An aspiring documentary filmmaker uncovers a web of intrigue, deception, and possible murder when his female assistant abruptly vanishes. Brandon Colvin’s Frames utilizes the techniques of film-within-a-film, and found footage, as it explores the mind and motives of Peter Farkas (Holland Noël), the filmmaker in question.
Frames opens upon the bespectacled Farkas’ awkward attempts at an art-documentary, shot in the streets of White River, Wisconsin. Assisted by his school-chum, Vera Kanan (Maria Travis), Farkas shoots banal street scenes of buildings, train tracks, the river and the back of a lone painter. He seems obsessed with the emptiness of place, and moves about as an automaton, devoid of emotion—even when it comes to the obvious sensuousness of his assistant. The beautiful Kanan, also seemingly robotic in speech and movement (though steps ahead of Farkas in articulating her feelings), tells Farkas that his movie would be far more interesting if she were the star. Appalled that Farkas doesn’t know the films of Alfred Hitchcock (aside from Psycho), she loans him her copy of Rear Window as a means of igniting passion and suspense into her friend’s project about nothing.

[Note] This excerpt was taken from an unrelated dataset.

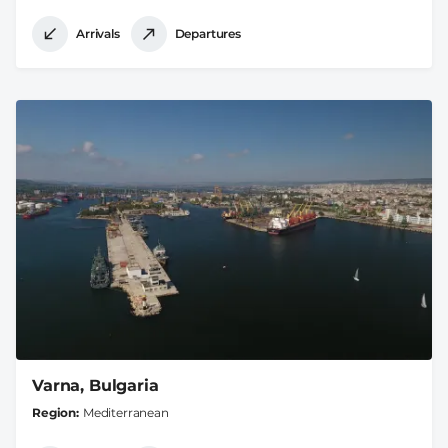
Arrivals
Departures
Varna, Bulgaria
Region
Mediterranean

While extremely well written, philosophically derived and astute in the cinematic structure and flavor of Jean-Luc Godard and Michelangelo Antonioni, Frames is a tough film to view. This is primarily due to the fact that Colvin’s intent of shooting through the obsessed mind of his principal character does not take heed of his poor audience. Viewers must not only struggle to see what’s happening in extremely darkened spaces, but must also contend with overly lengthy takes of everything from buildings to the torso of Kanan looking at the contents of Farkas’ camera.

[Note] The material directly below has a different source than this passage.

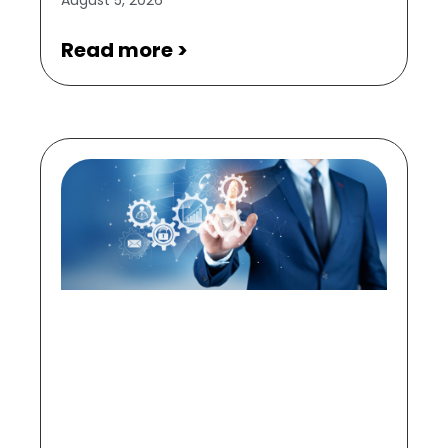
Read more >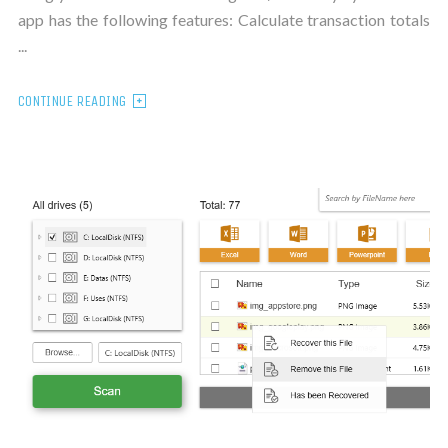
app has the following features: Calculate transaction totals
...
CONTINUE READING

It is at those moments of camera-stalls that Colvin’s well meaning narrative-objectives become complicated, as his lens focuses at overly long intervals upon virtually every physical structure and character in the movie—and we’re not sure why. Still, even these seemingly horrific cinematic defects, magically, cannot spoil Colvin’s movie, which is so rich in suspense, character and ambiguity, that we are compelled to take notice, no matter how hard we protest.
Frames is a movie that should definitely be seen more than once, much like the works of Godard and Antonioni. It should also not be the least surprising if this strange little shocker achieves cult classic status, as each viewer sets out to discover the film’s Holy Grail.